By contrast, in a nonjudicial foreclosure sale, the trustee exercises the power of sale in a deed of trust.  The sale is governed by a comprehensive set of statutory provisions and there is no right of redemption following the sale.  Prior to 1982, there was no time bar to a power of sale in a deed of trust.  The power of sale could be exercised by the trustee even after the statute of limitations barred judicial foreclosure.  Courts construed Civil Code section 2911 as applying narrowly to “liens,” not to a power of sale.  In 1982, however, the Legislature enacted the Marketable Record Title Act (Civil Code §§ 880.020-887.090), which limited the time period for exercising a power of sale to make real property more freely alienable.  The Act provides that unless the “lien of a . . . deed of trust . . . has earlier expired pursuant to § 2911, the lien expires at, and is not enforceable by action for foreclosure commenced, power of sale exercised, or any other means asserted after, the later of” 10 years after the maturity of the secured debt, if that date is ascertainable from the recorded instrument, or 60 years after the recordation of the instrument if the maturity date is not ascertainable from the recorded instrument.  (Civil Code § 882.020(a).)  Because courts interpret Civil Code section 2911 as applying narrowly to liens, they correspondingly interpret the phrase “[u]nless the lien of a . . . deed of trust . . . has earlier expired pursuant to § 2911” in Civil Code section 882.020(a) to the expiration of the statute of limitations on a judicial action to enforce the lien.

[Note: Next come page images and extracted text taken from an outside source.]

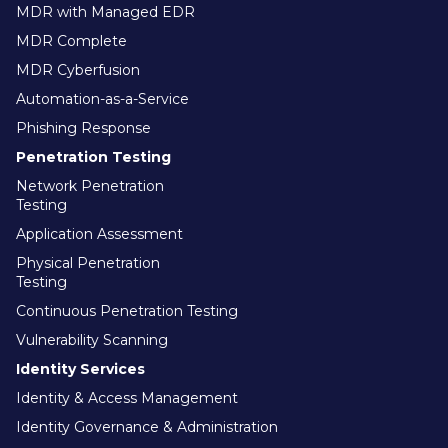
MDR with Managed EDR
MDR Complete
MDR Cyberfusion
Automation-as-a-Service
Phishing Response
Penetration Testing
Network Penetration
Testing
Application Assessment
Physical Penetration
Testing
Continuous Penetration Testing
Vulnerability Scanning
Identity Services
Identity & Access Management
Identity Governance & Administration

The Court of Appeal determined that because plaintiffs’ deed of trust did not reflect the maturity date of the note, the 60-year period of Civil Code section 882.020(a) applied.  Nevertheless, the court ruled, the 60-year period did not govern because the time to bring a judicial foreclosure action had earlier expired under Civil Code section 2911.  The maturity date was on April 5, 2008, and the quiet title action was filed more than eight years later on June 29, 2016.  Whether using CCP section 337 or Commercial Code section 3118, the statute of limitations expired prior to June 29, 2016.  Further, plaintiffs did not claim that the four or the six-year statute of limitations was tolled or extended for any reason.  Moreover, since plaintiffs had already foreclosed judicially, they could not later conduct a nonjudicial foreclosure sale.  Once the sale was completed, the appellate court reasoned the trustee no longer holds title to convey through a subsequent trustee’s sale.  In addition, following the judicial foreclosure sale, neither the trustee nor the beneficiary under the deed of trust can comply with the procedural requirements of a trustee’s sale.  After the judgment became final, the sale was completed and the time for taking a deficiency judgment against the Weinsteins lapsed, there was no further obligation under plaintiffs’ deed of trust to which the Weinsteins could be in default to list in a notice of default to commence a nonjudicial foreclosure sale process.  In short, the power of sale in plaintiffs’ deed of trust did not survive the judicial foreclosure sale and could not be exercised.  Accordingly, the Court of Appeal concluded the trial court erred in applying the 60-year period of Civil Code section 882.020(a).

Author’s Commentary

For practitioners, this decision has a good, short summary of judicial and nonjudicial foreclosure with a useful collection of cases.  There are three unfortunate aspects about the decision though.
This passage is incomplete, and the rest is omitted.